### WHAT YOU ARE ASKED TO DO
For the data below, transcribe the part that opens with the line containing "聯名T恤到底值不值得買？關鍵在你會不會穿" and closes with the line containing "érdemes meleg ruhát", exactly and with no pictures.

Saved data entries
# # # #
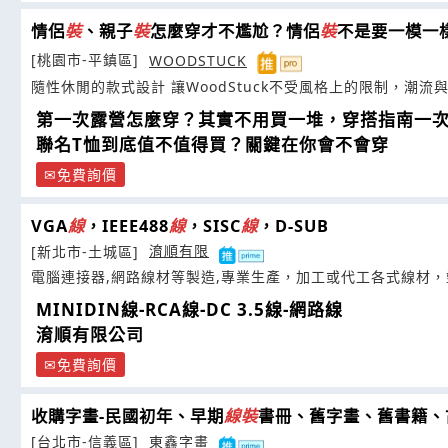
情侶
裝
、親子
裝
怎麼穿才不尷尬？情侶
裝
不是要一模一
[桃園市-平鎮區]
WOODSTUCK
隨性休閒的款式設計 讓WoodStuck不受風格上的限制，潮流
第一次露營怎麼穿？其實不用買一堆，穿搭指南一
聯名T恤到底值不值得買？關鍵在你會不會穿
免費詢價
VGA
線
，IEEE488
線
，SISC
線
，D-SUB
[新北市-土城區]
淯順有限
電腦連接器,網路線材等製造,專業生產，加工或代工各式線材
MINIDIN線-RCA線-DC 3.5線-網路線
淯順有限公司
免費詢價
收購字畫-民國初年、早期
線
裝
書冊、舊字畫、舊書籍、
[台北市-信義區]
東鑫字畫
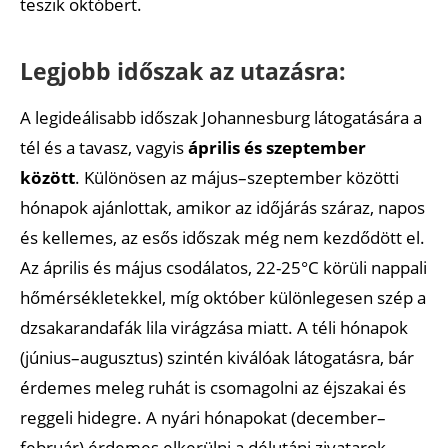
teszik októbert.
Legjobb időszak az utazásra:
A legideálisabb időszak Johannesburg látogatására a
tél és a tavasz, vagyis
április és szeptember
között
. Különösen az május–szeptember közötti
hónapok ajánlottak, amikor az időjárás száraz, napos
és kellemes, az esős időszak még nem kezdődött el.
Az április és május csodálatos, 22-25°C körüli nappali
hőmérsékletekkel, míg október különlegesen szép a
dzsakarandafák lila virágzása miatt. A téli hónapok
(június–augusztus) szintén kiválóak látogatásra, bár
érdemes meleg ruhát is csomagolni az éjszakai és
reggeli hidegre. A nyári hónapokat (december–
február) érdemes elkerülni a délutáni zivatarok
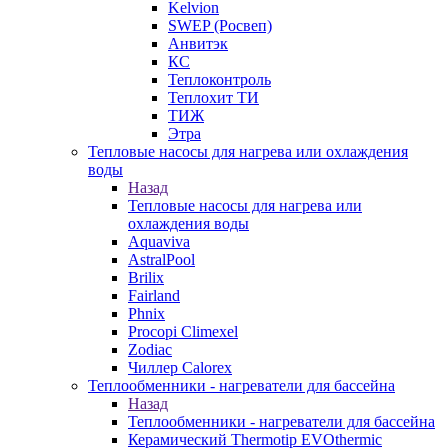
Kelvion
SWEP (Росвеп)
Анвитэк
КС
Теплоконтроль
Теплохит ТИ
ТИЖ
Этра
Тепловые насосы для нагрева или охлаждения
воды
Назад
Тепловые насосы для нагрева или
охлаждения воды
Aquaviva
AstralPool
Brilix
Fairland
Phnix
Procopi Climexel
Zodiac
Чиллер Calorex
Теплообменники - нагреватели для бассейна
Назад
Теплообменники - нагреватели для бассейна
Керамический Thermotip EVOthermic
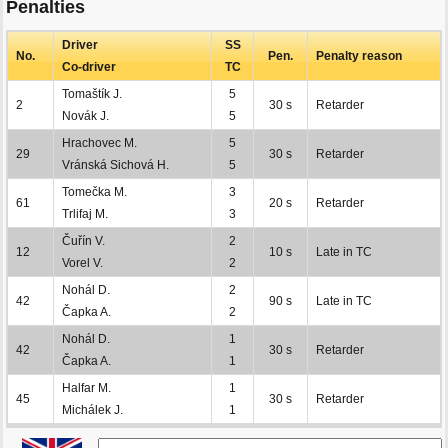
Penalties
Driver
SS
No.
Pen.
Penalty reason
Co-driver
TC
Tomaštík J.
5
2
30 s
Retarder
Novák J.
5
Hrachovec M.
5
29
30 s
Retarder
Vránská Sichová H.
5
Tomečka M.
3
61
20 s
Retarder
Trlifaj M.
3
Čuřín V.
2
12
10 s
Late in TC
Vorel V.
2
Nohál D.
2
42
90 s
Late in TC
Čapka A.
2
Nohál D.
1
42
30 s
Retarder
Čapka A.
1
Halfar M.
1
45
30 s
Retarder
Michálek J.
1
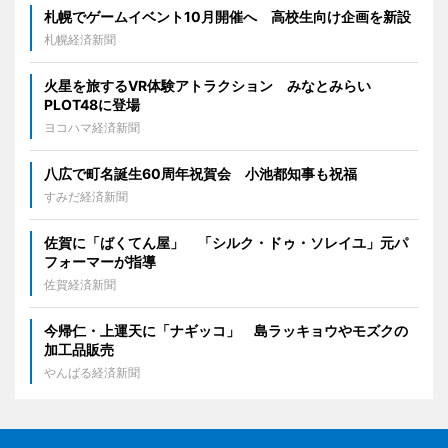
札幌でゲームイベント10月開催へ 高校生向け企画を新設
札幌経済新聞
火星を旅するVR体験アトラクション みなとみらい
PLOT48に登場
ヨコハマ経済新聞
八広で町名誕生60周年祝賀会 小池都知事も祝福
すみだ経済新聞
佐賀に「ばくてん屋」 「シルク・ドゥ・ソレイユ」元パ
フォーマーが指導
佐賀経済新聞
今帰仁・上運天に「ナギッコ」 島ラッキョウやモズクの
加工品販売
やんばる経済新聞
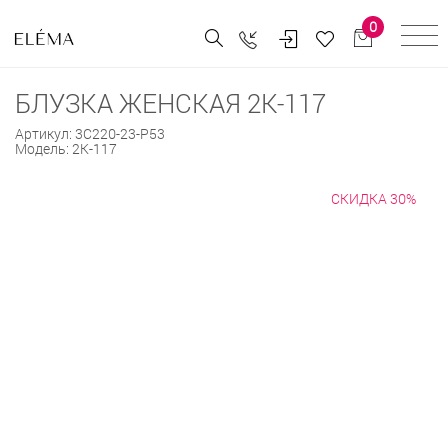
0
БЛУЗКА ЖЕНСКАЯ 2К-117
Артикул:
3С220-23-Р53
Модель:
2К-117
СКИДКА 30%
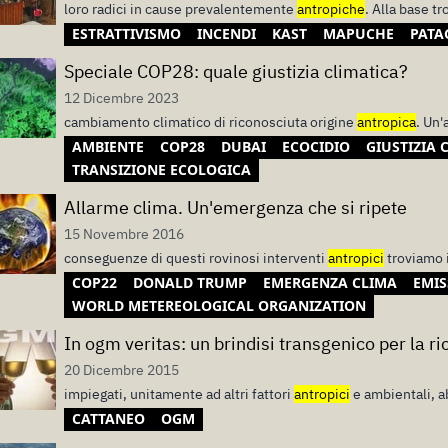
loro radici in cause prevalentemente
antropiche
. Alla base 
ESTRATTIVISMO
INCENDI
KAST
MAPUCHE
PATA
Speciale COP28: quale giustizia climatica?
12 Dicembre 2023
cambiamento climatico di riconosciuta origine
antropica
. Un'
AMBIENTE
COP28
DUBAI
ECOCIDIO
GIUSTIZIA 
TRANSIZIONE ECOLOGICA
Allarme clima. Un'emergenza che si ripete
15 Novembre 2016
conseguenze di questi rovinosi interventi
antropici
troviamo 
COP22
DONALD TRUMP
EMERGENZA CLIMA
EMIS
WORLD METEREOLOGICAL ORGANIZATION
In ogm veritas: un brindisi transgenico per la ri
20 Dicembre 2015
impiegati, unitamente ad altri fattori
antropici
e ambientali, a
CATTANEO
OGM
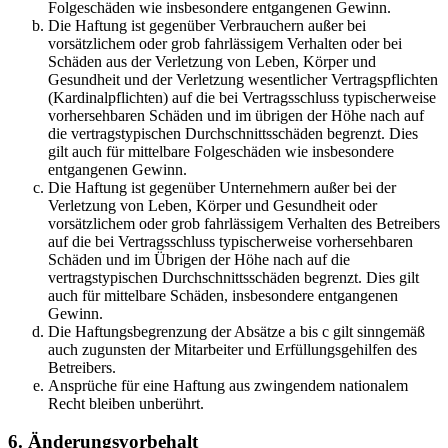
Folgeschäden wie insbesondere entgangenen Gewinn.
Die Haftung ist gegenüber Verbrauchern außer bei
vorsätzlichem oder grob fahrlässigem Verhalten oder bei
Schäden aus der Verletzung von Leben, Körper und
Gesundheit und der Verletzung wesentlicher Vertragspflichten
(Kardinalpflichten) auf die bei Vertragsschluss typischerweise
vorhersehbaren Schäden und im übrigen der Höhe nach auf
die vertragstypischen Durchschnittsschäden begrenzt. Dies
gilt auch für mittelbare Folgeschäden wie insbesondere
entgangenen Gewinn.
Die Haftung ist gegenüber Unternehmern außer bei der
Verletzung von Leben, Körper und Gesundheit oder
vorsätzlichem oder grob fahrlässigem Verhalten des Betreibers
auf die bei Vertragsschluss typischerweise vorhersehbaren
Schäden und im Übrigen der Höhe nach auf die
vertragstypischen Durchschnittsschäden begrenzt. Dies gilt
auch für mittelbare Schäden, insbesondere entgangenen
Gewinn.
Die Haftungsbegrenzung der Absätze a bis c gilt sinngemäß
auch zugunsten der Mitarbeiter und Erfüllungsgehilfen des
Betreibers.
Ansprüche für eine Haftung aus zwingendem nationalem
Recht bleiben unberührt.
6. Änderungsvorbehalt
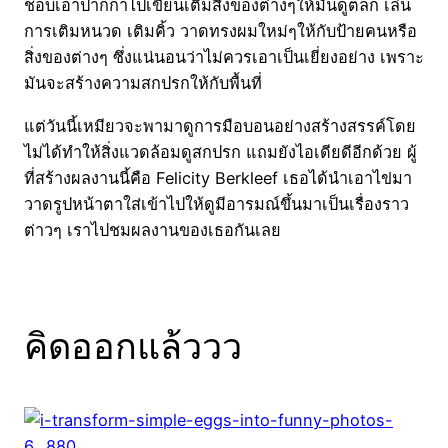
ชอบเอาปากกาไปเขียนเติมสิ่งของต่างๆให้มันดูตลก เล่น
การเติมหนวด เติมคิ้ว วาดทรงผมใหม่ๆให้กับป้ายคนหรือ
สิ่งของต่างๆ ซึ่งแน่นอนว่าไม่ควรเอาเป็นเยี่ยงอย่าง เพราะ
มันจะสร้างความสกปรกให้กับพื้นที่
แต่วันนี้เหมียวจะพามาดูการมือบอนอย่างสร้างสรรค์โดย
ไม่ได้ทำให้สิ่งแวดล้อมดูสกปรก แถมยังไอเดียดีอีกด้วย ผู้
ที่สร้างผลงานนี้คือ Felicity Berkleef เธอได้นำเอาไข่มา
วาดรูปหน้าตาใส่เข้าไปให้ดูมีอารมณ์ขึ้นมาเป็นเรื่องราว
ต่าวๆ เราไปชมผลงานของเธอกันเลย
คิดออกแล้ววว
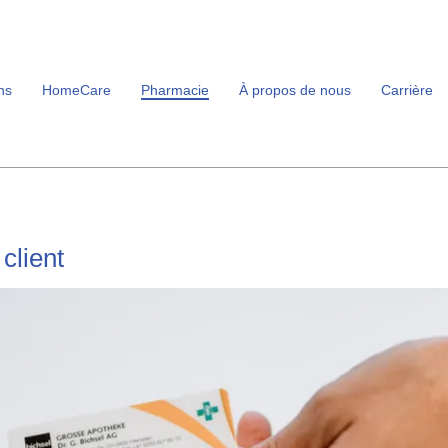
ns
HomeCare
Pharmacie
À propos de nous
Carrière
client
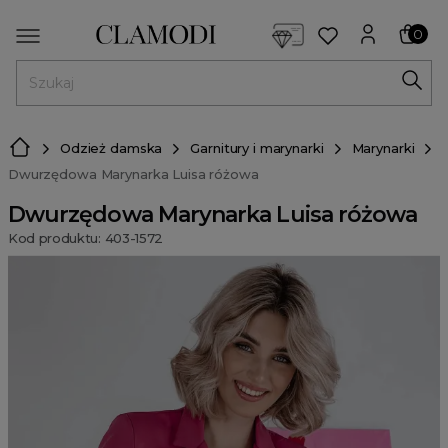
<script> dlApi = { cmd: [] }; </script> <script src="https://l
0
MENU
Odzież damska
Garnitury i marynarki
Marynarki
Dwurzędowa Marynarka Luisa różowa
Dwurzędowa Marynarka Luisa różowa
Kod produktu: 403-1572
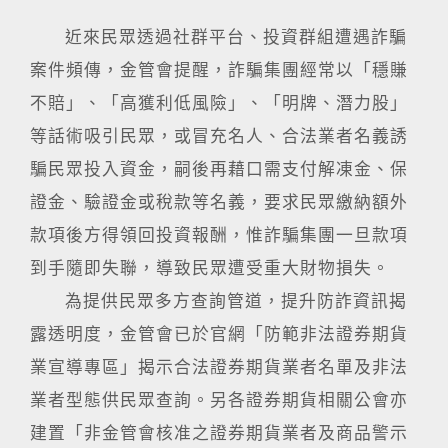
近來民眾透過社群平台、投資群組遭遇詐騙
案件頻傳，金管會提醒，詐騙集團經常以「穩賺
不賠」、「高獲利低風險」、「明牌、潛力股」
等話術吸引民眾，或冒充名人、合法業者名義誘
騙民眾投入資金，嗣後再藉口需支付解凍金、保
證金、驗證金或稅款等名義，要求民眾繳納額外
款項後方得領回投資報酬，惟詐騙集團一旦款項
到手隨即失聯，導致民眾遭受重大財物損失。
為提供民眾多方查詢管道，提升防詐資訊揭
露透明度，金管會已於官網「防範非法證券期貨
業宣導專區」揭示合法證券期貨業者名單及非法
業者型態供民眾查詢。另各證券期貨相關公會亦
建置「非金管會核准之證券期貨業者及商品警示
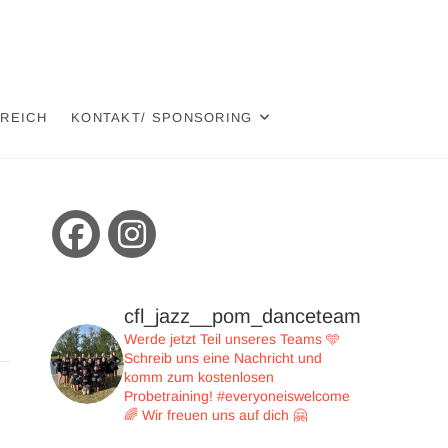
EREICH
KONTAKT/ SPONSORING
cfl_jazz__pom_danceteam
Werde jetzt Teil unseres Teams 🩵
Schreib uns eine Nachricht und
komm zum kostenlosen
Probetraining!
#everyoneiswelcome
🌈
Wir freuen uns auf dich 🤗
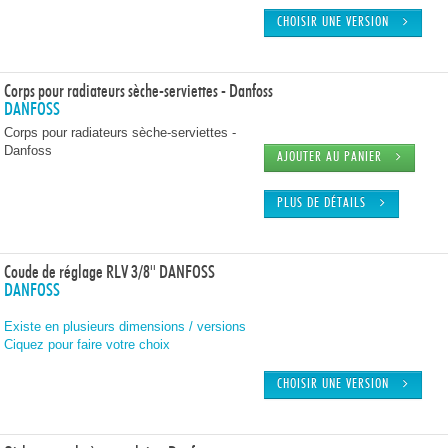
CHOISIR UNE VERSION
Corps pour radiateurs sèche-serviettes - Danfoss
DANFOSS
Corps pour radiateurs sèche-serviettes -
Danfoss
AJOUTER AU PANIER
PLUS DE DÉTAILS
Coude de réglage RLV 3/8'' DANFOSS
DANFOSS
Existe en plusieurs dimensions / versions
Ciquez pour faire votre choix
CHOISIR UNE VERSION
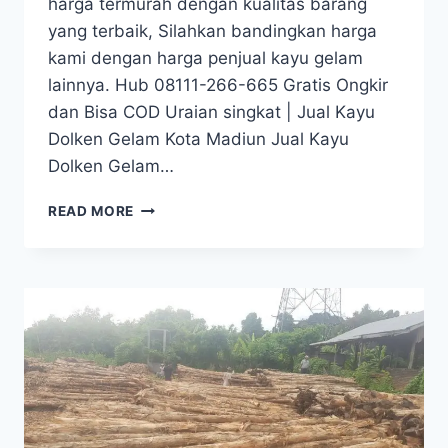
harga termurah dengan kualitas barang
yang terbaik, Silahkan bandingkan harga
kami dengan harga penjual kayu gelam
lainnya. Hub 08111-266-665 Gratis Ongkir
dan Bisa COD Uraian singkat | Jual Kayu
Dolken Gelam Kota Madiun Jual Kayu
Dolken Gelam…
JUAL
READ MORE
KAYU
DOLKEN
GELAM
KOTA
MADIUN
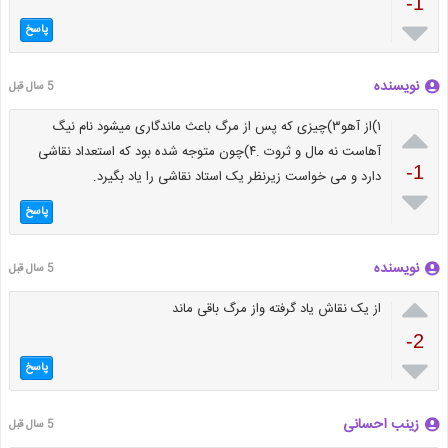
-1

پاسخ
نویسنده
5 سال قبل

۱)از آهو۳)چیزی که پس از مرگ باعث ماندگاری میشود نام نیگ
آهاست نه مال و ثروت .۴)چون متوجه شده بود که استعداد نقاشی
-1
دارد و می خواست زیرنظر یک استاد نقاشی را یاد بگیرد.

پاسخ
نویسنده
5 سال قبل

از یک نقاش یاد گرفته واز مرگ باقی ماند
-2

پاسخ
زینب احسانی
5 سال قبل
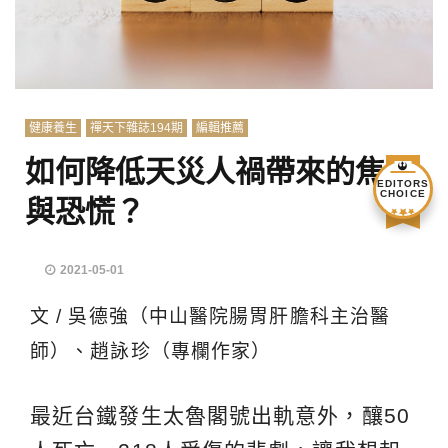
健康養生
禪天下雜誌194期
編輯推薦
如何降低天災人禍帶來的焦慮
EDITORS
CHOICE
與恐慌？
2021-05-01
文 / 吳德強（中山醫院腸胃肝膽科主治醫
師）、趙詠珍（專欄作家）
最近台鐵發生太魯閣號出軌意外，釀50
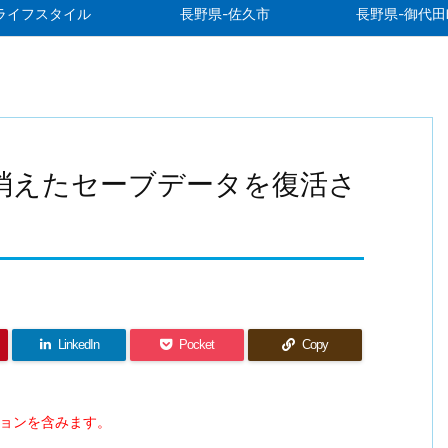
ライフスタイル
長野県-佐久市
長野県-御代田
ut4の消えたセーブデータを復活さ
LinkedIn
Pocket
Copy
ションを含みます。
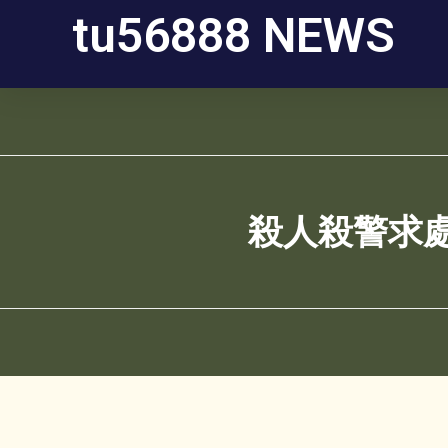
tu56888 NEWS
殺人殺警求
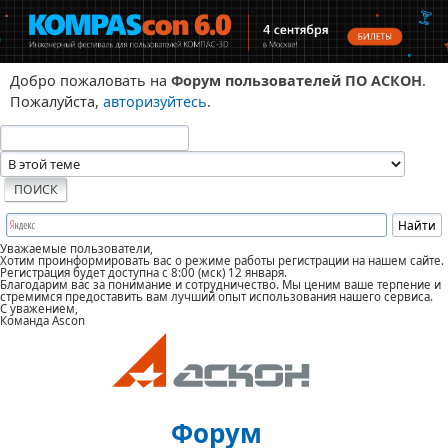
Добро пожаловать на
Форум пользователей ПО АСКОН
.
Пожалуйста,
авторизуйтесь
.
Уважаемые пользователи,
Хотим проинформировать вас о режиме работы регистрации на нашем сайте.
Регистрация будет доступна с 8:00 (мск) 12 января.
Благодарим вас за понимание и сотрудничество. Мы ценим ваше терпение и
стремимся предоставить вам лучший опыт использования нашего сервиса.
С уважением,
Команда Ascon
Форум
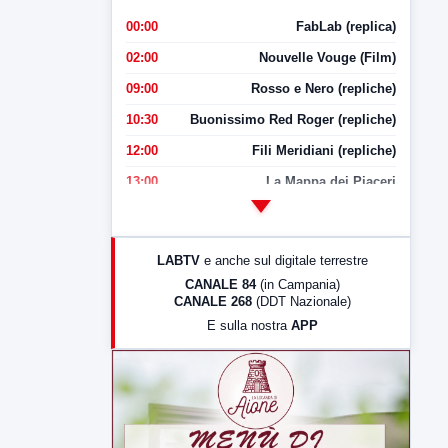
00:00
FabLab (replica)
02:00
Nouvelle Vouge (Film)
09:00
Rosso e Nero (repliche)
10:30
Buonissimo Red Roger (repliche)
12:00
Fili Meridiani (repliche)
13:00
La Mappa dei Piaceri
14:00
LabNews
17:00
LabNews (replica)
LABTV
e anche sul digitale terrestre
18:30
Di Faccia e di Profilo (repliche)
CANALE 84
(in Campania)
CANALE 268
(DDT Nazionale)
19:30
LabNews (Diretta)
E sulla nostra
APP
21:00
Free Sport
23:00
LabNews (replica)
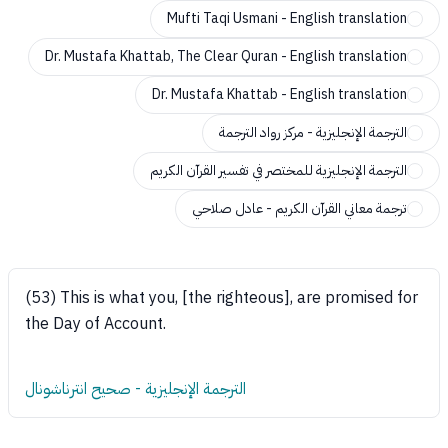
Mufti Taqi Usmani - English translation
Dr. Mustafa Khattab, The Clear Quran - English translation
Dr. Mustafa Khattab - English translation
الترجمة الإنجليزية - مركز رواد الترجمة
الترجمة الإنجليزية للمختصر في تفسير القرآن الكريم
ترجمة معاني القرآن الكريم - عادل صلاحي
(53) This is what you, [the righteous], are promised for
the Day of Account.
الترجمة الإنجليزية - صحيح انترناشونال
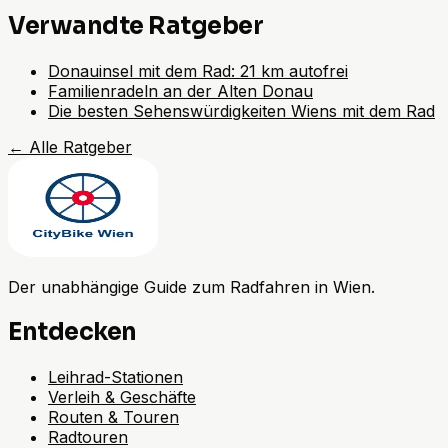
Verwandte Ratgeber
Donauinsel mit dem Rad: 21 km autofrei
Familienradeln an der Alten Donau
Die besten Sehenswürdigkeiten Wiens mit dem Rad
←
Alle Ratgeber
Der unabhängige Guide zum Radfahren in Wien.
Entdecken
Leihrad-Stationen
Verleih & Geschäfte
Routen & Touren
Radtouren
# # # #
### RESULT FOR THIS EXERCISE
聯名T恤到底值不值得買？關鍵在你會不會穿
免費詢價
VGA
線
，IEEE488
線
，SISC
線
，D-SUB
[新北市-土城區]
淯順有限
電腦連接器,網路線材等製造,專業生產，加工或代工各式線材
MINIDIN線-RCA線-DC 3.5線-網路線
淯順有限公司
免費詢價
收購字畫-民國初年、早期
線
裝
書冊、舊字畫、舊書籍、
[台北市-信義區]
東鑫字畫
teszik októbert.
Legjobb időszak az utazásra:
A legideálisabb időszak Johannesburg látogatására a
tél és a tavasz, vagyis
április és szeptember
között
. Különösen az május–szeptember közötti
hónapok ajánlottak, amikor az időjárás száraz, napos
és kellemes, az esős időszak még nem kezdődött el.
Az április és május csodálatos, 22-25°C körüli nappali
hőmérsékletekkel, míg október különlegesen szép a
dzsakarandafák lila virágzása miatt. A téli hónapok
(június–augusztus) szintén kiválóak látogatásra, bár
érdemes meleg ruhát is csomagolni az éjszakai és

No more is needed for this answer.